On 4/7/21 10:41 AM, Ron Frederick wrote:
That said, is the SCP implementation in OpenSSH currently doing any file-level parallelization? I wouldn’t expect it to, so I’m not sure that would explain the performance difference. If I had to guess, it’s more likely due to the fact that there’s a single round-trip with SCP for each file transfer, whereas SFTP involves separate requests to do an open(), read(), stat(), etc. each of which has its own round-trip. Some of those (such as the read() calls) are parallelized, but you still have to pay for the open() before beginning the reads, and possibly for other things like stat() when preserving attributes.
No parallelization at all. It's something I thought about but it's something I'll have to come back to when I have time. There are other deliverables for this project I need to focus on. As for the number of RTs - there are a couple of message round trips but nothing all that much. The resume feature increases the number of RTs but it's still faster.
I absolutely agree with Damien about the pipeline stalling being the major factor. Anyway, I've been looking at learning more about pipelining. :)

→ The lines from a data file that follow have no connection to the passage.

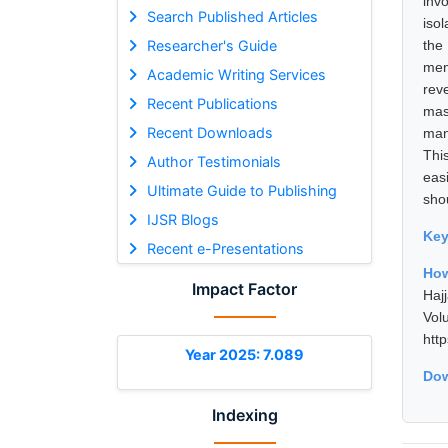
inv
Search Published Articles
iso
Researcher's Guide
the
men
Academic Writing Services
rev
Recent Publications
mas
Recent Downloads
man
This
Author Testimonials
eas
Ultimate Guide to Publishing
sho
IJSR Blogs
Ke
Recent e-Presentations
How
Impact Factor
Haj
Vol
htt
Year 2025: 7.089
Dow
Indexing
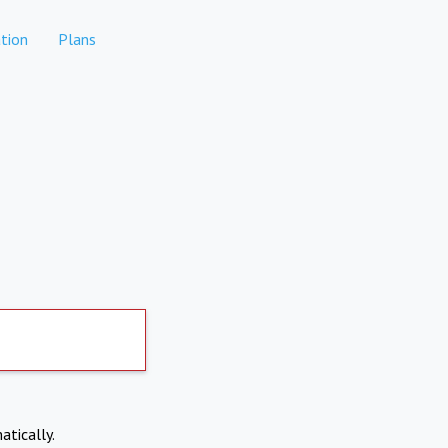
tion
Plans
atically.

In some cases there *might* be an issue with hitting the outstanding message request limit but that's not what's happening here. I really do want to take a closer look at this - especially if SCP is going to default to the SFTP protocol soon. In the high performance computing community we do have faster transport tools like GridFTP and Aspera but they have some serious barriers to entry for a lot of users. SCP is still widely used for transferring large data sets (people moving TBs of data via SCP isn't uncommon where I work) so performance in those environments is a concern of mine.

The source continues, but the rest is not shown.